Gli altri 7 sensate sono una donna d’affari coreana (l’attrice Doona Bae), un autista congolese (Aml Ameen), una star di telenovela messicana che nasconde di essere gay (Miguel Angel Silvestre), un party boy tedesco (Max Riemelt), una dj islandese (Tuppence Middleton), un poliziotto chicagoano idealista (Brian J. Smith) e una ragazza indiana (Tina Desai) che non è sicura di voler sposare l’uomo ricco e gentile scelto dalla sua famiglia.

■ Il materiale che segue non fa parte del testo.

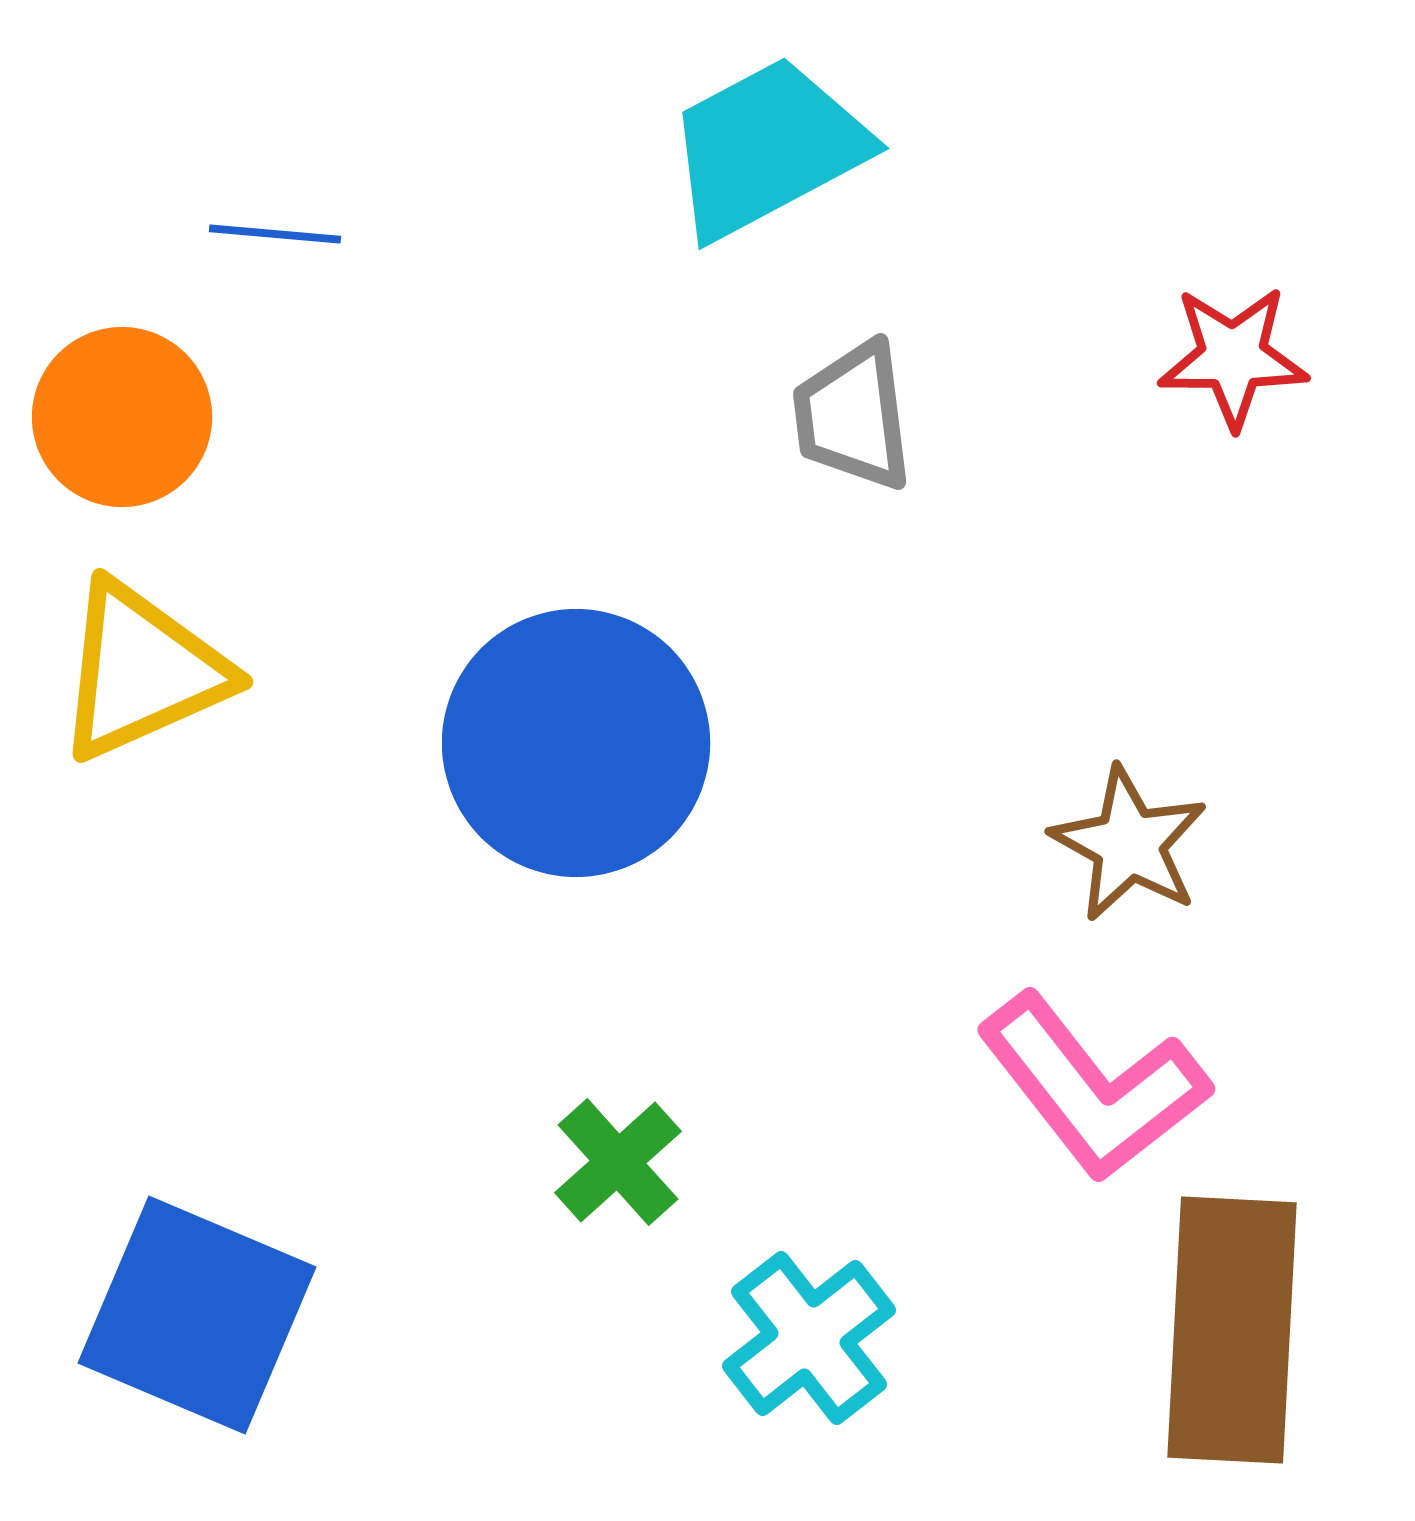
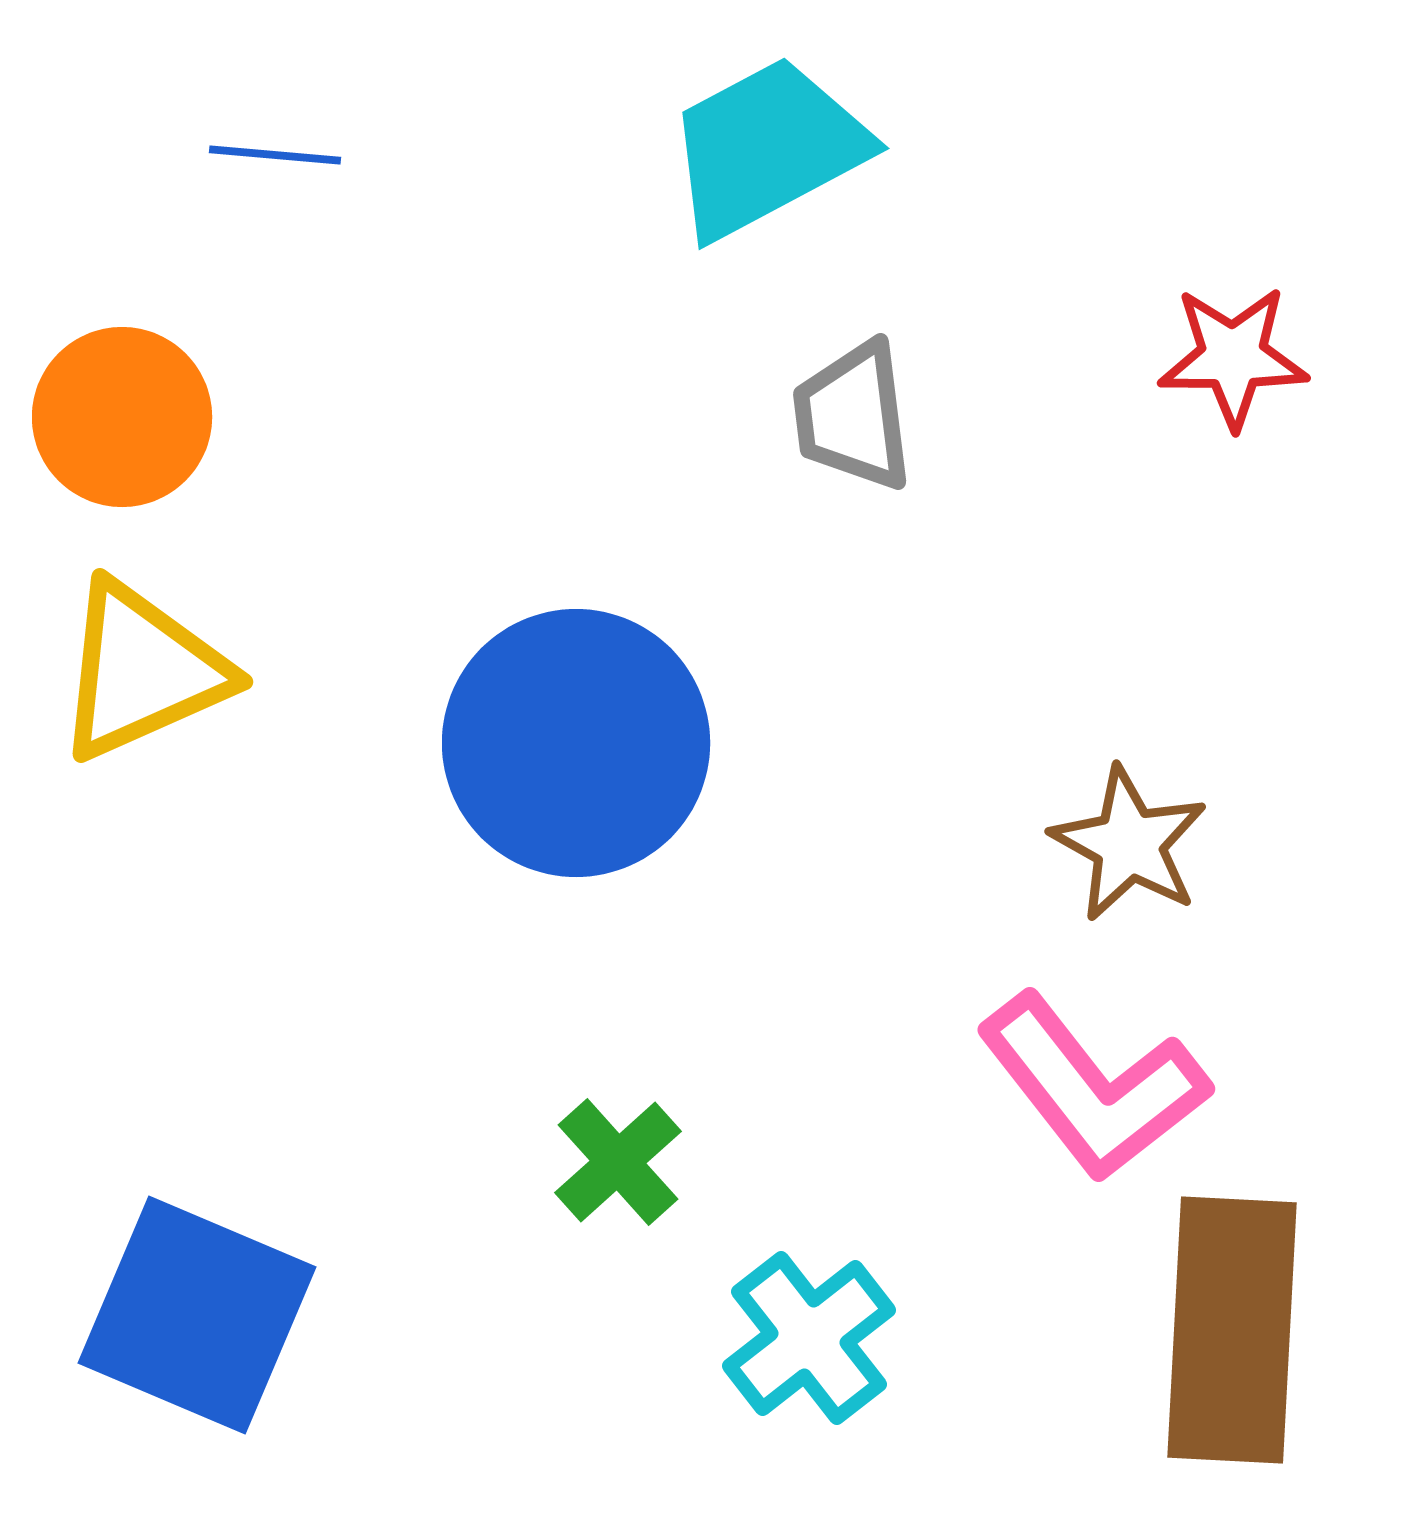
blue line: moved 79 px up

Uniti da un’indecifrabile visione comune –Daryl Hannah, un po’ sirena a Manhattan che dà alla luce un bambino in episode 1-, protetti da un guardiano psichico (Naveen Andrews, da Lost) i sensate, iniziano poco a poco a «sentirsi» , l’un l’altro, a parlarsi, i cliché sociali e culturali che incarnano a trasmigrare internamente tra di loro. A Berlino, Wolfgang si sveglia improvvisamente affamato del cibo indiano del banchetto nunziale della sposa di Mumbai. Il pollo che l’autista di Nairobi riceve come pagamento per un viaggio un pullman, svolazza sulla scrivania della businesswoman di Seoul, la cui conoscenza delle arti marziali torna utile quando un altro sensate, nell’emisfero opposto, viene assalito da una gang…E, nell’episodio numero 6, scene di sesso che avvengono in diversi continenti si fondono in un amplesso corale.

I Wachowski non si danno regole, e non le danno allo spettatore, il che significa che ci vuole un po’ ad abituarsi alla spontaneità del flusso. Ma, quando dopo qualche puntata, si inizia a conoscere i personaggi, seguire l’intarsio multiplo di identità abbandonandosi a questa versione molto sui generis di un cliffhanger, diventa più facile e appassionante. Come già in Cloud Atlas, i Wachowski investono infatti molto sui personaggi. Poco a poco veniamo a conoscenza delle loro storie.E abbiamo voglia di seguirle, nel loro ipnotico, spericolato, equilibrio di unicità individuali e tutt’uno.

A un equilibrio del genere forse pensava anche Alejandro Inarritu in Babylon, ma l’esperienza immersiva, sensuale, «calda» e generosa di Sense8 è l’opposto del freddo, accondiscendente, film del regista di Birdman.